Robo-advisors can also be a great introductory option into wealth building and investing, especially for residents and attendings early in their career. While a robo-advisor won’t educate you in investing (see our resources below to help with that!), it will help manage your portfolio until you want to try a more hands-on approach or can afford a comprehensive financial plan and/or asset management by a financial advisor.


As a note, robo-advisors don’t handle employer-provided retirement plans, such as 401ks or an HSA, which we are big fans of. Once you build significant assets outside of your robo-advisor account, it won’t be able to allocate and properly rebalance for you anymore as it doesn’t take into consideration outside investments. At this point, you may want to look into other alternatives.

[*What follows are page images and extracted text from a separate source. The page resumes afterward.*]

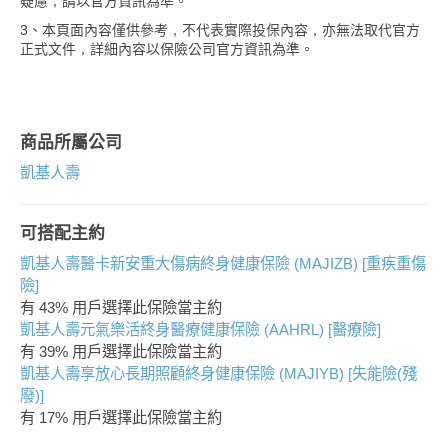
疑慮，請以官方資訊為準。
3、本頁面內容僅供參考，不代表實際投保內容，亦無法取代官方
正式文件，詳細內容以保險公司官方資訊為準。
商品所屬公司
凱基人壽
可搭配主約
凱基人壽醫卡新安重大傷病終身健康保險 (MAJIZB) [重疾重傷
險]
有 43% 用戶選擇此保險當主約
凱基人壽元氣樂活終身醫療健康保險 (AAHRL) [醫療險]
有 39% 用戶選擇此保險當主約
凱基人壽享放心長期照顧終身健康保險 (MAJIYB) [失能險(殘
廢)]
有 17% 用戶選擇此保險當主約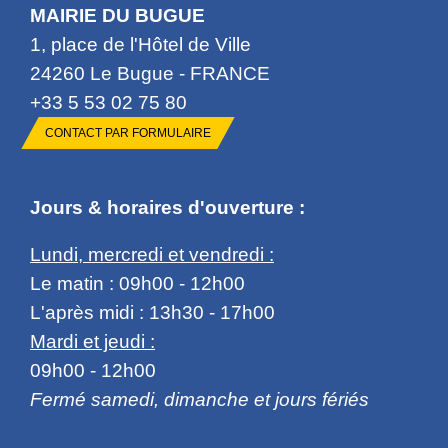
MAIRIE DU BUGUE
1, place de l'Hôtel de Ville
24260 Le Bugue - FRANCE
+33 5 53 02 75 80
CONTACT PAR FORMULAIRE
Jours & horaires d'ouverture :
Lundi, mercredi et vendredi :
Le matin : 09h00 - 12h00
L'après midi : 13h30 - 17h00
Mardi et jeudi :
09h00 - 12h00
Fermé samedi, dimanche et jours fériés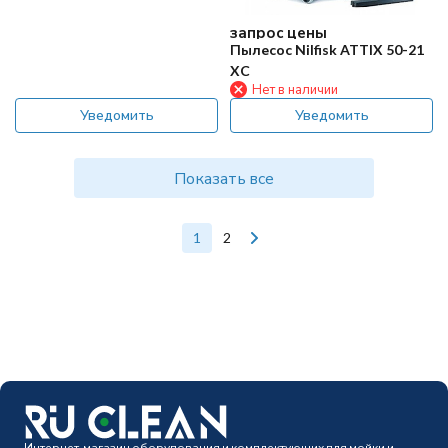
запрос цены
Пылесос Nilfisk ATTIX 50-21
XC
Нет в наличии
Уведомить
Уведомить
Показать все
1
2
Интернет-магазин оборудования и комплектующих для мойки и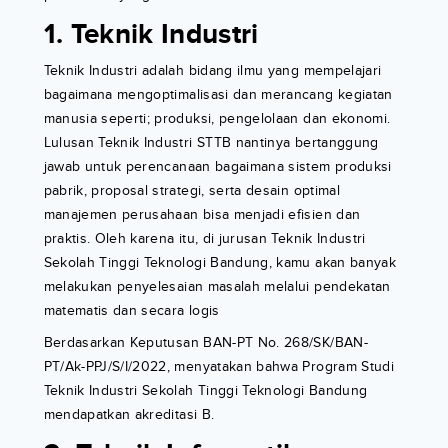
1. Teknik Industri
Teknik Industri adalah bidang ilmu yang mempelajari
bagaimana mengoptimalisasi dan merancang kegiatan
manusia seperti; produksi, pengelolaan dan ekonomi.
Lulusan Teknik Industri STTB nantinya bertanggung
jawab untuk perencanaan bagaimana sistem produksi
pabrik, proposal strategi, serta desain optimal
manajemen perusahaan bisa menjadi efisien dan
praktis. Oleh karena itu, di jurusan Teknik Industri
Sekolah Tinggi Teknologi Bandung, kamu akan banyak
melakukan penyelesaian masalah melalui pendekatan
matematis dan secara logis
Berdasarkan Keputusan BAN-PT No. 268/SK/BAN-
PT/Ak-PPJ/S/I/2022, menyatakan bahwa Program Studi
Teknik Industri Sekolah Tinggi Teknologi Bandung
mendapatkan akreditasi B.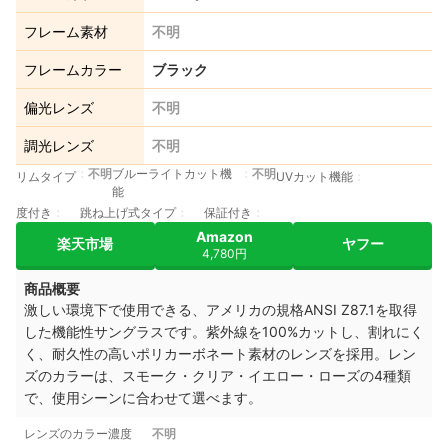
フレーム素材
不明
フレームカラー
ブラック
偏光レンズ
不明
調光レンズ
不明
不明
ブルーライトカット機
不明
リムタイプ
UVカット機能
能
度付き
跳ね上げ式タイプ
保証付き
Amazon
楽天市場
ヤフー
4,780円
商品概要
激しい環境下で使用できる、アメリカの規格ANSI Z87.1を取得
した機能性サングラスです。紫外線を100%カットし、割れにく
く、耐久性の高いポリカーボネート素材のレンズを採用。レン
ズのカラーは、スモーク・クリア・イエロー・ローズの4種類
で、使用シーンに合わせて選べます。
レンズのカラー濃度
不明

Alternatives to Robo-Advisors


As we alluded to above, robo-advisors have pros and cons and are not the best fit for everyone. If you’re looking for an alternative option, we offer additional resources on the following alternatives:


Similarly, if you are looking for financial planning and not just investment management, our financial advisors for physicians can help you create a roadmap for your money.



Where to Find a Robo-Advisor


We have partnered with Wealthfront to provide robo-advisory services for our members. Learn more and set up your robo-advisor account today. They have a quick and easy setup process. You can start investing in just a few minutes.

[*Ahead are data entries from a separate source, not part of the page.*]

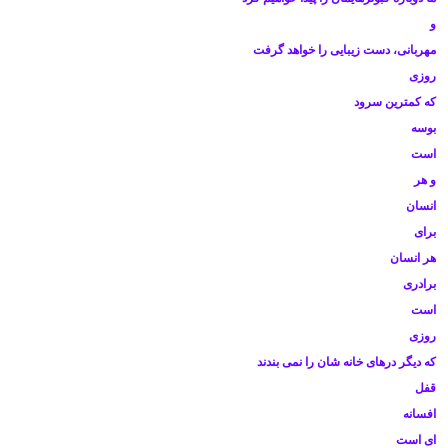
و
مهربانی، دست زیبایی را خواهد گرفت
روزی
که کمترین سرود
بوسه
است
و هر
انسان
برای
هر انسان
برادری
است
روزی
که دیگر درهای خانه شان را نمی بندند
قفل
افسانه
ای است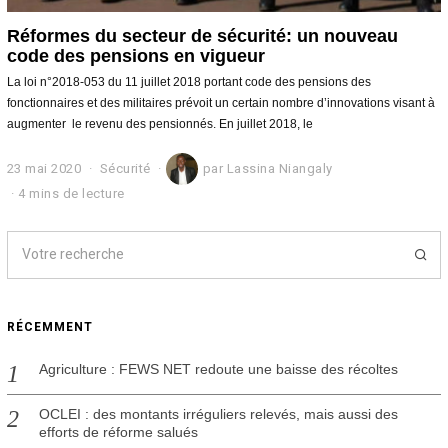
Réformes du secteur de sécurité: un nouveau
code des pensions en vigueur
La loi n°2018-053 du 11 juillet 2018 portant code des pensions des
fonctionnaires et des militaires prévoit un certain nombre d’innovations visant à
augmenter le revenu des pensionnés. En juillet 2018, le
23 mai 2020
2
Sécurité
par
Lassina Niangaly
3
4 mins de lecture
m
a
i
2
0
2
0
RÉCEMMENT
Agriculture : FEWS NET redoute une baisse des récoltes
OCLEI : des montants irréguliers relevés, mais aussi des
efforts de réforme salués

If you already have a brokerage account set up with a company like Vanguard, Schwab, or Fidelity, they also offer robo-advisors. Check the account management fees associated with adding this service, as well as how good their reputation is for factoring in tax strategy such as tax loss harvesting. Some companies waive fees for certain account balances.



Conclusion


Robo-advisors provide a new middle ground option between a completely DIY option and utilizing the services of a financial advisor, offering more customizability and regular monitoring of your investment without the fees of a human advisor. They automatically rebalance your portfolio and apply techniques such as tax loss harvesting, without you needing to think about these things yourself the way you might if you utilized a three fund portfolio. Of course, there is a cost associated with this convenience, which can erode your wealth building over time, but low management fees on compounding growth are better than not investing at all if DIY is not for you, but your financial needs are basic enough that you don’t need a financial advisor.